By DAVID GREEN
A new high-voltage line that will soon pass high above the north side of Fayette will stay out of reach for local electricity users.
Instead, it’s Williams County residents who will benefit from the power source as communities served by municipal systems will buy the electricity at rates below what Fayette pays.
Preparations for the 17-mile line began months ago when Toledo Edison’s real estate division began seeking easements from property owners along the route.
“It’s been going very well,” said Edison’s Gary Keys.
Fulton County easements are nearly all in place, he said, and the majority of those from Williams County have been signed.
The new line will benefit some Edison customers along the way, Keys said, because in addition to the high voltage transmission line, there will be a smaller distribution line that can be tapped to increase power at a farm, for example, where additional electricity is needed to run a grain dryer.
Discussion about the line started about 11 years ago, Keys said, when Edison’s parent company, First Energy, agreed to provide a new power source for Williams County.
The primary need for power is Menard’s manufacturing and distribution facility under construction in Holiday City, but benefits of the new line go beyond that.
Pioneer mayor Ed Kidston is delighted to have the new system coming and says it will benefit both First Energy and the municipal power systems in Pioneer, Bryan, Edgerton and Montpelier.
“These municipalities purchase their power through AMP-Ohio on a wholesale level,” he explained. “This energy comes from various suppliers.”
AMP-Ohio (American Municipal Power-Ohio) is a nonprofit corporation that coordinates and negotiates power supply options.
Years ago the four Williams County communities formed their own joint venture to set up a network of municipal systems that receives power from the south.
With the new line in place, Pioneer and Holiday City will use the First Energy system as their primary source of power and the existing line will serve as a backup. Bryan, Edgerton and Montpelier will now have the new line to serve as their backup.
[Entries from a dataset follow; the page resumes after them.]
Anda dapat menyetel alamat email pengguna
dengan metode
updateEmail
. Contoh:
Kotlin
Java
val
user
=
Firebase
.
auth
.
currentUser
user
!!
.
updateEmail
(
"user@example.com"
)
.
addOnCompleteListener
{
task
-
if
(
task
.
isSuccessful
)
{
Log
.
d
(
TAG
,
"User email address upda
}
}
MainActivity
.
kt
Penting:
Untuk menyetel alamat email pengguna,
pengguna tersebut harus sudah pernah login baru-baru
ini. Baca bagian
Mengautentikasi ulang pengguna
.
The new 69 kilovolt line will start at Edison’s substation east of Fayette on U.S. 20 and travel north to County Road S. From there the line will follow County Road S into Williams County. The line will eventually dip back down to U.S. 20 and travel toward Pioneer. Pioneer will need to extend a line about two miles east to tie into the system.
The line will then travel down County Road 16 and end east of Holiday City, where another municipal line will be constructed to tie in.
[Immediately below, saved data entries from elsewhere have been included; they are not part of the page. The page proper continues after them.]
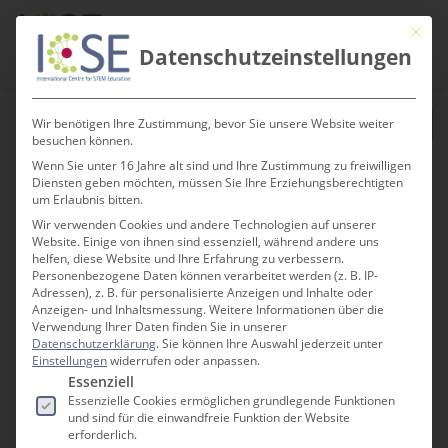
Te
Skip
Men
Mit die
to
search
Datenschutzeinstellungen
main
content
Wir benötigen Ihre Zustimmung, bevor Sie unsere Website weiter
besuchen können.
Wenn Sie unter 16 Jahre alt sind und Ihre Zustimmung zu freiwilligen
Diensten geben möchten, müssen Sie Ihre Erziehungsberechtigten
« Alle Veranstaltungen
um Erlaubnis bitten.
Wir verwenden Cookies und andere Technologien auf unserer
Website. Einige von ihnen sind essenziell, während andere uns
helfen, diese Website und Ihre Erfahrung zu verbessern.
3Druckraum
Personenbezogene Daten können verarbeitet werden (z. B. IP-
Adressen), z. B. für personalisierte Anzeigen und Inhalte oder
Mitmachnachmittage
Anzeigen- und Inhaltsmessung.
Weitere Informationen über die
Verwendung Ihrer Daten finden Sie in unserer
8. März 2028 @ 15:00
-
17:00
Datenschutzerklärung
.
Sie können Ihre Auswahl jederzeit unter
Einstellungen
widerrufen oder anpassen.
Es folgt eine Liste der Service-Gruppen, für die e
Essenziell
Essenzielle Cookies ermöglichen grundlegende Funktionen
und sind für die einwandfreie Funktion der Website
erforderlich.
All new, taller utility poles will be set along the route, said Edison’s Trent Dominque who oversees Edison’s Fulton County lines. A few existing poles in the Fayette area can be used and workers were clearing old lines last week on the north side of Fayette.
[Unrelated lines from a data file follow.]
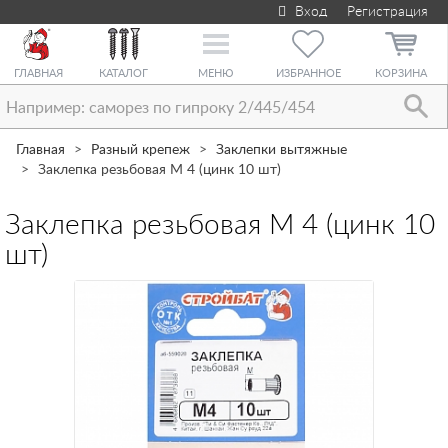
Вход
Регистрация
Toggle
navigation
ГЛАВНАЯ
КАТАЛОГ
МЕНЮ
ИЗБРАННОЕ
КОРЗИНА
Главная
Разный крепеж
Заклепки вытяжные
Заклепка резьбовая М 4 (цинк 10 шт)
Заклепка резьбовая М 4 (цинк 10
шт)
“We’ve got about the first mile and a half completed from U.S. 127,” Dominique said.
Kidston said he expects the system to be operational a year from now, and Keys believes Edison’s portion of the work could be complete by the end of the year.
The substation on U.S. 20 must still be upgraded to handle the increase in capacity.
A 69 kV line will feed directly into Menard’s, Keys said, which pales to the energy devoured by NorthStar Steel (349 kV) but far exceeds the energy consumption of Fayette, which is closer to 12 kV.
This leads to the differential in prices for power, Keys said.
“Any time you have a large entity that can buy bulk power in large quantities, there can be a negotiated price,” he said.
“We have the ability to buy power at wholesale,” Kidston said. “We own our own distribution lines.”
As a member of AMP-Ohio, Pioneer owns portions of several energy production facilities and pays transmission costs to various companies.
Electricity is delivered throughout the community via a distribution system that’s owned and maintained by the village, Kidston said. All the services for the customer are taken care of by the village, rather than relying on Edison.
He understands the frustration that Fayette residents might feel when they’re buying power at a higher price from an investor-owned utility—he knows someone who lives just outside of Pioneer and pays much higher rates—but he also knows there are some reasons for the difference in costs.